Vancouver Island is very nice. Quietish but with enough people to make it worth living there. I live near Ladysmith, Vancouver Island, but currently i'm going to school in Vancouver. You should definitely check it out. When moving to Canada in 2007, my family and I went to Banff, AB, and Calgary, AB, and to several places on Vancouver Island before we decided the right price to live.


----------



## doconline (Oct 6, 2009)

DanHoward said:


> Vancouver Island is very nice. Quietish but with enough people to make it worth living there. I live near Ladysmith, Vancouver Island, but currently i'm going to school in Vancouver. You should definitely check it out. When moving to Canada in 2007, my family and I went to Banff, AB, and Calgary, AB, and to several places on Vancouver Island before we decided the right price to live.
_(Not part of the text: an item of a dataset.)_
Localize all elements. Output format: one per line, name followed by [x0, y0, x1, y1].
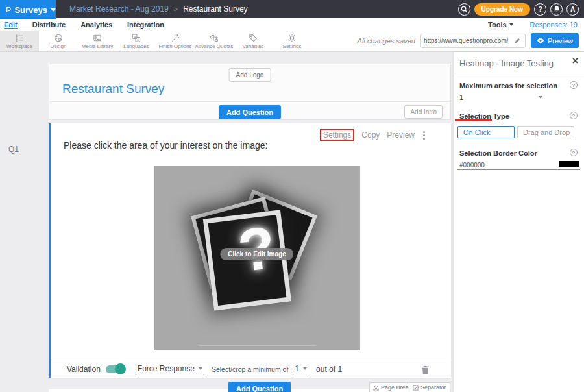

Thanks for the reply, we'll definately have a good look around before we decide where we are going.


----------



## withwap (May 10, 2013)

*optometrist needed*



doconline said:


> Hi thanks for looking in,
> 
> My wife and I are looking to move to Canada next year, she is a qualified Optometrist and I am a website developer, who will be starting a business there.
> 
> ...



Hi Paul. Is your wife still in the UK or has she now moved to Canada? My company located in BC is looking for a licensed optometrist to join our practise. The salary is between $90,000-$120,000 a year. Please let me know your wife employment situation.

Regards

Sam


----------



## doconline (Oct 6, 2009)

Hi Sam,

Thanks for the reply. My wife and I are currently living in the UK, however, we are open to a move. I am not sure how this would fit in with your plans? She received a first class (hons) degree from Cardiff in 2011 and completed her pre-reg last June, so has been fully qualified for nearly a year. 

Unfortunately I am unable to send you a private message, as I don't have enough posts. Perhaps you could email me through my website - fuzzypenguin co uk, my contact details are there.

As I said, we are interested in a move, I am a web developer, so can work anywhere, and we don't have any ties to keep us here in the UK. Could you let me know where abouts in BC you are? And if you are interested in taking this further a few more details about your practice etc?

Thanks,
Paul


----------